Neural and brain development in human and other mammalian species are largely similar, but distinct features exist at the levels of macrostructure and underlying genetic control. Comparative studies of epigenetic regulation and transcription factor (TF) binding in humans, chimpanzees, rodents, and other species have found large differences in gene regulatory networks. A recent analysis of the cistromes of REST/NRSF, a critical transcriptional regulator for the nervous system, demonstrated that REST binding to syntenic genomic regions (i.e., conserved binding) represents only a small percentage of the total binding events in human and mouse embryonic stem cells. While conserved binding is significantly associated with functional features (e.g., co-factor recruitment) and enriched at genes important for neural development and function, >3000 genes, including many related to brain and neural functions, either contain extra REST-bound sites (e.g., NRXN1) or are targeted by REST only (e.g. PSEN2) in humans. Surprisingly, several genes known to have critical roles in learning and memory, or brain disorders (e.g., APP and HTT) exhibit characteristics of human specific REST regulation. These findings indicate that more systematic studies are needed to better understand the divergent wiring of regulatory networks in humans, mice, and other mammals and their functional implications.
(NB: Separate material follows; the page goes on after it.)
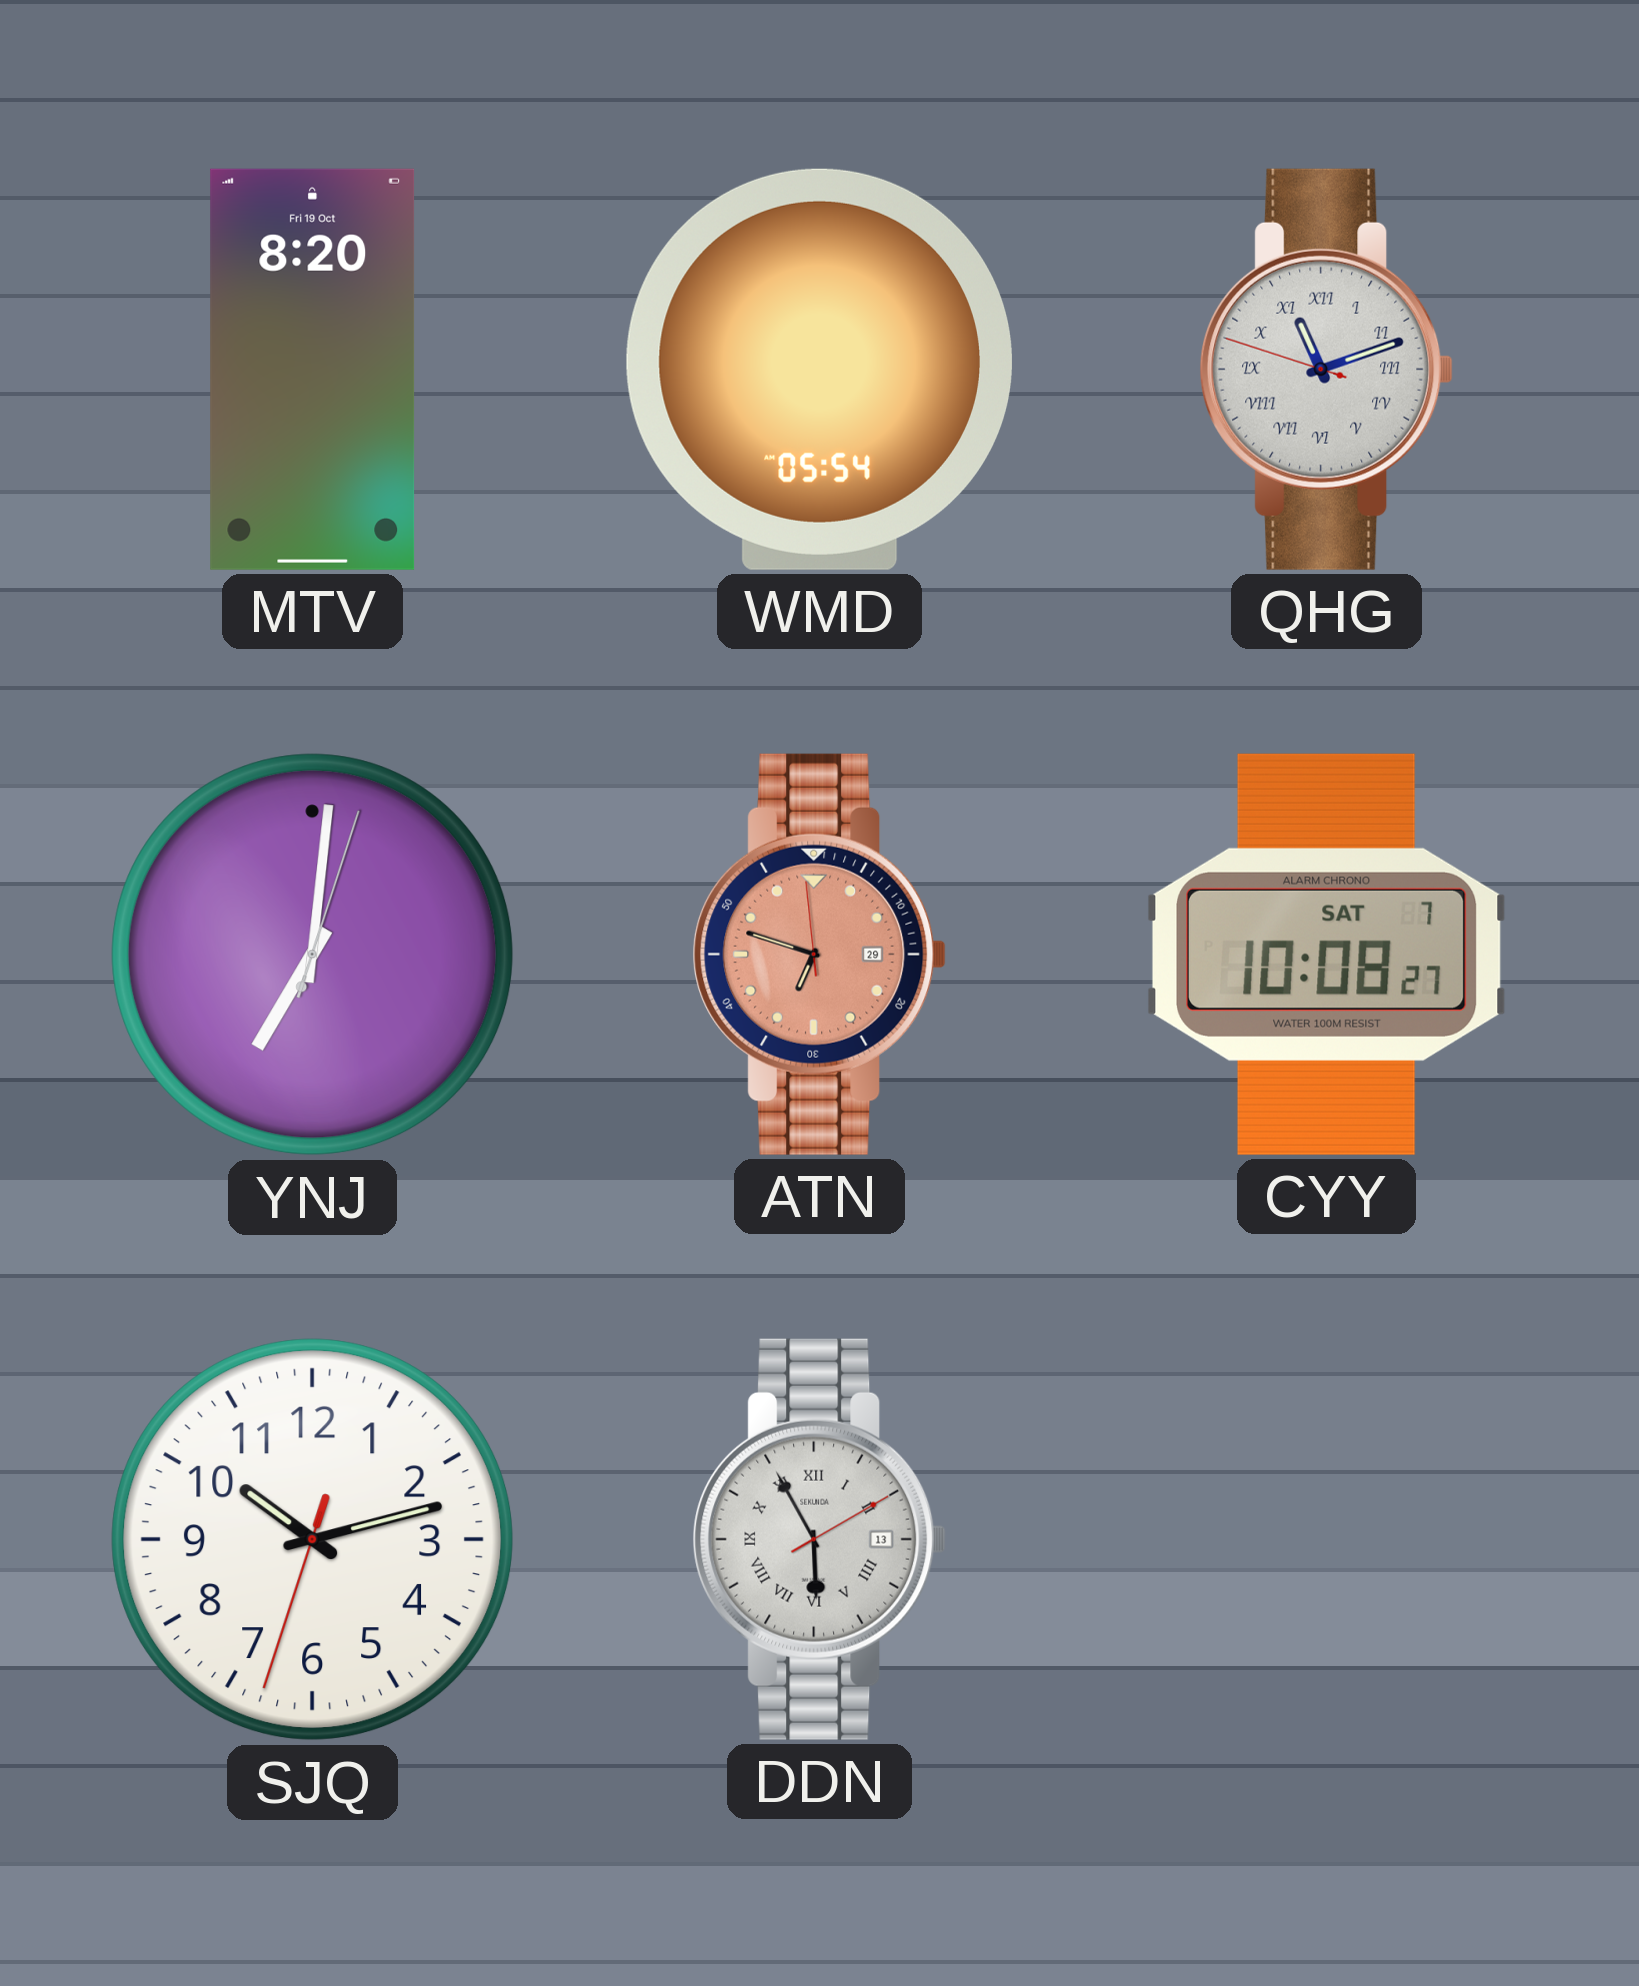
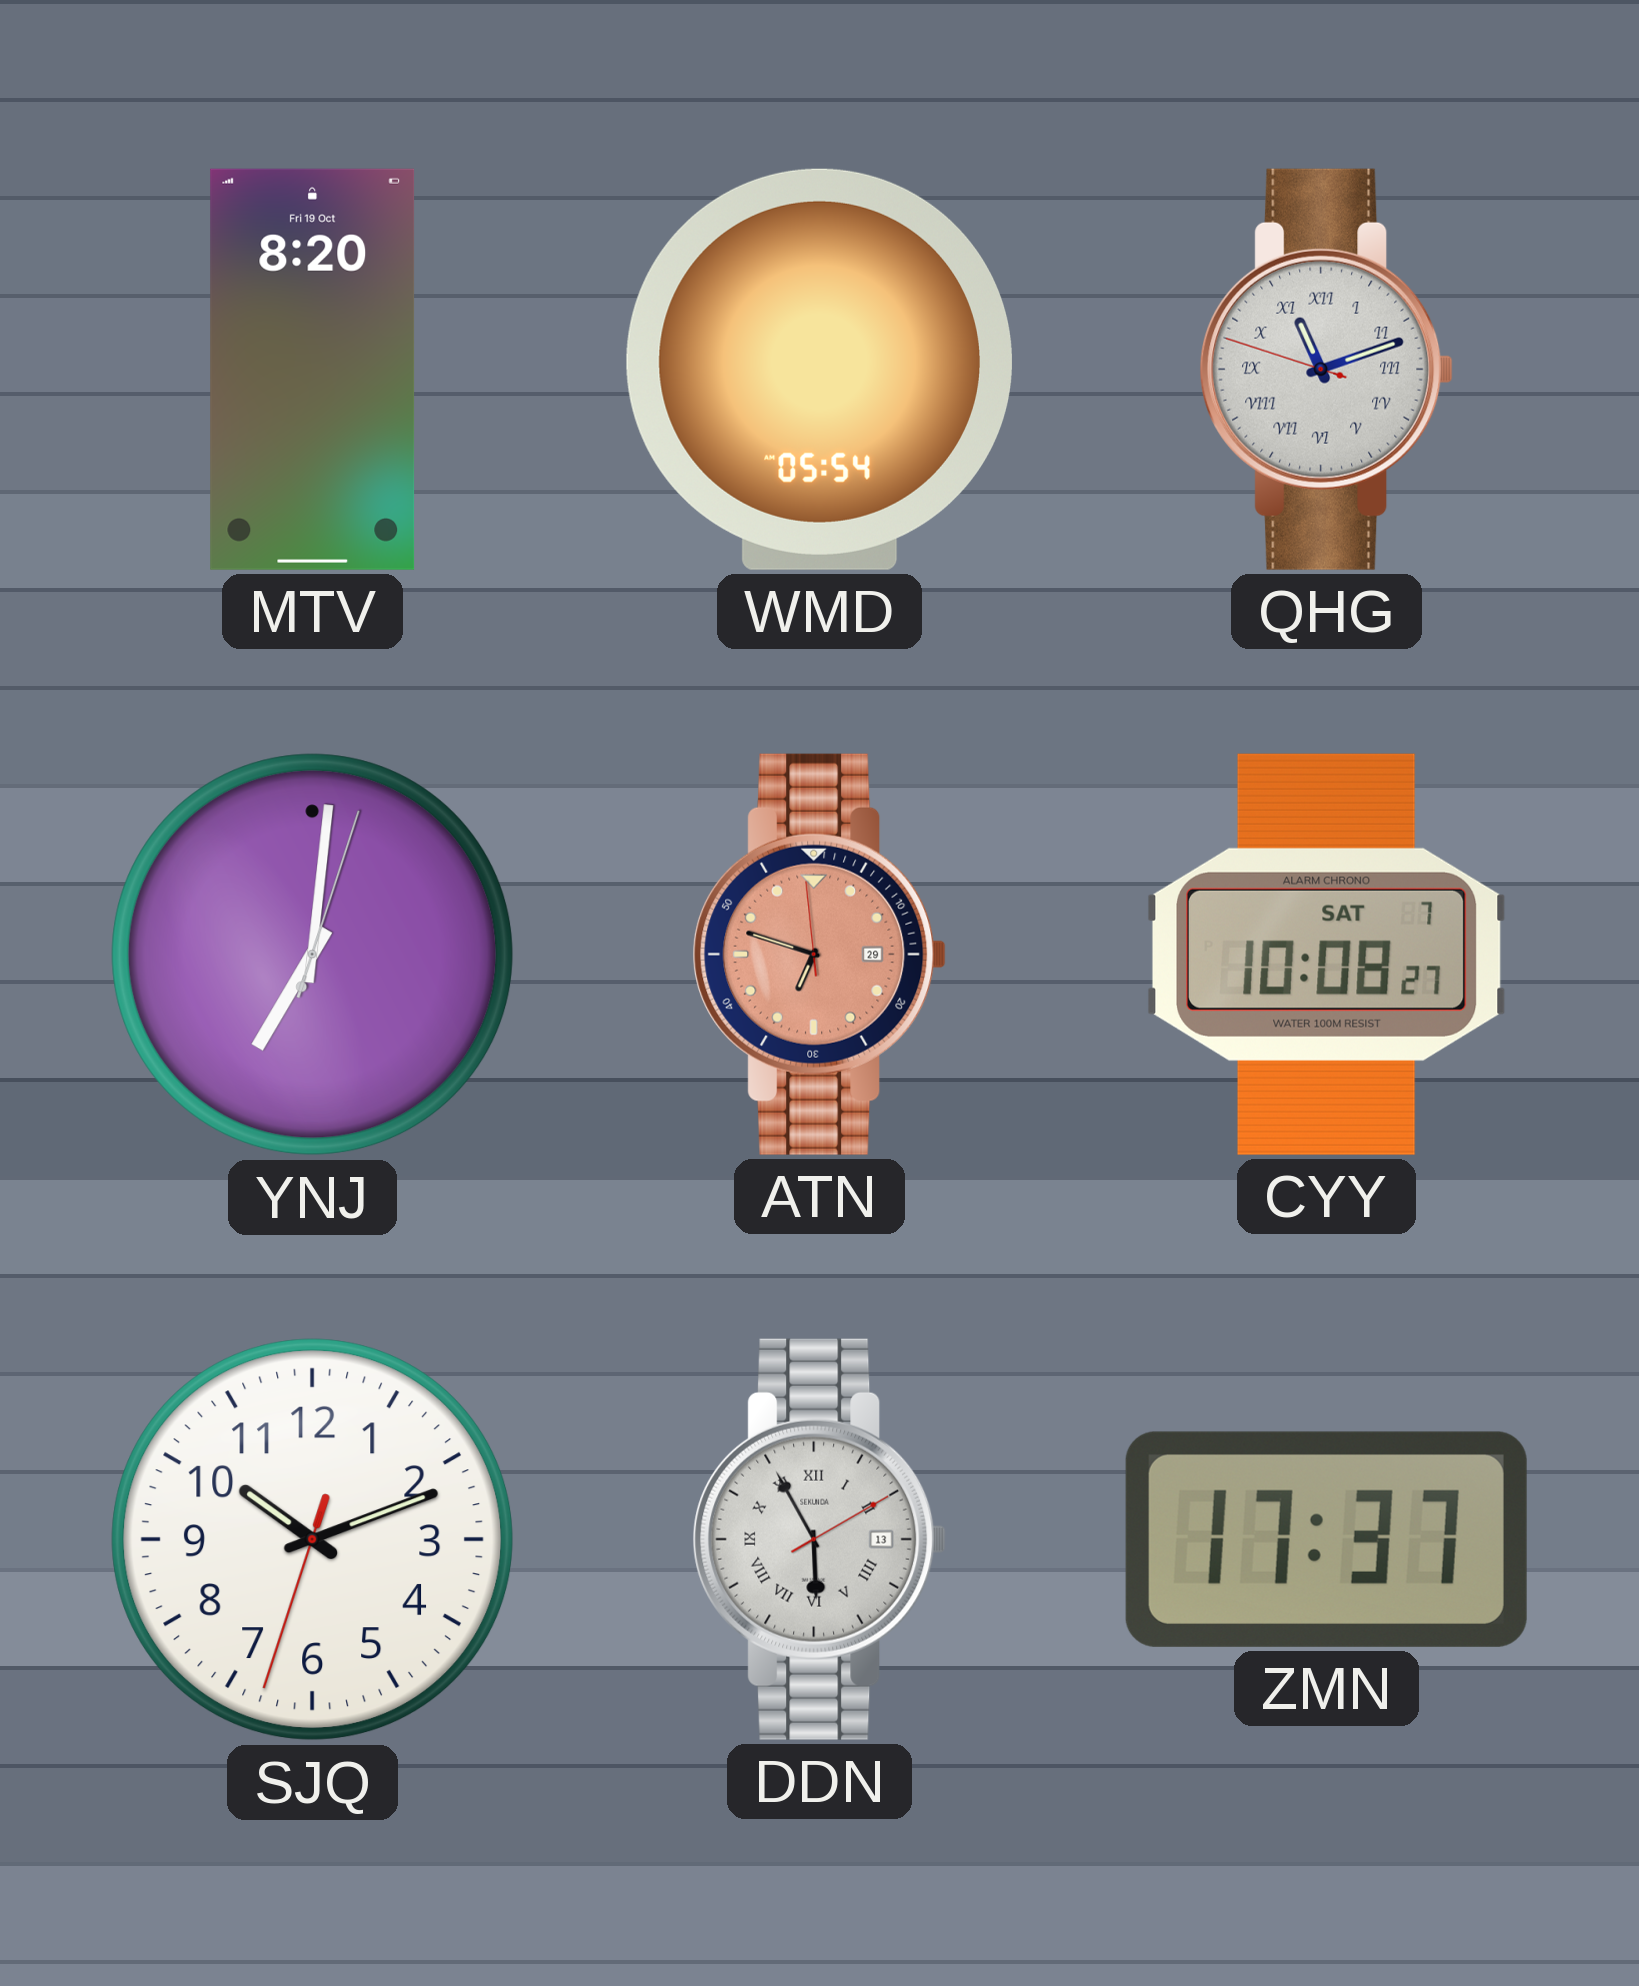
SJQ: 10:12 -> 10:11
ZMN: none -> 17:37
There are key structural and functional innovations in the evolution of human brains. The human neocortex, which is involved in higher functions including reasoning and thought, contains various developmental and structural features distinct from those of rodents and other mammalian species, such as significant enlargement and complex elaboration.¹ For example, the surface of the mouse neocortex is smooth (lissencephalic), while the surface of the human neocortex is highly convoluted (gyrencephalic). At the cellular level, human neocortex expansion is related to the expansion of progenitor cells in the outer subventricular zone (OSVZ) during development.² The OSVZ grows progressively thicker, due to a dramatic increase in the number of specific kinds of basal progenitor (BP) cells.³ The increase in BPs is followed by considerable changes in the cell type composition of the subventricular zone (SVZ). It is thought that differences in the composition and cell proliferation capability of the BP pools, including basal intermediate progenitors (bIPs), basal radial glia (bRG), and apical radial glia (aRG) in the SVZ and OSVZ eventually contribute to the specific expansion of the OSVZ and neocortex in humans.⁴ How these differences emerge and evolve remains a fascinating and active research area, but it is generally considered that this kind of structural or phenotypic difference is mainly the result of a difference in the genetic program regulating brain development, a view in line with the general idea that gene expression change is a major driver of species differentiation and evolution⁵ (Fig. 1).

Figure 1.

Cartoons illustrate distinct TF binding patterns leading to divergent gene expression during the development of human and mouse neural systems. (A) Conserved TF binding sites and similar gene expression profiles in humans and mice, (B) duplicated TF binding site (light green) in humans or (C) gain of human specific TF binding site (red) resulting in divergent gene expression profiles between humans and mice. The color circles represent 3 distinct TF binding sites.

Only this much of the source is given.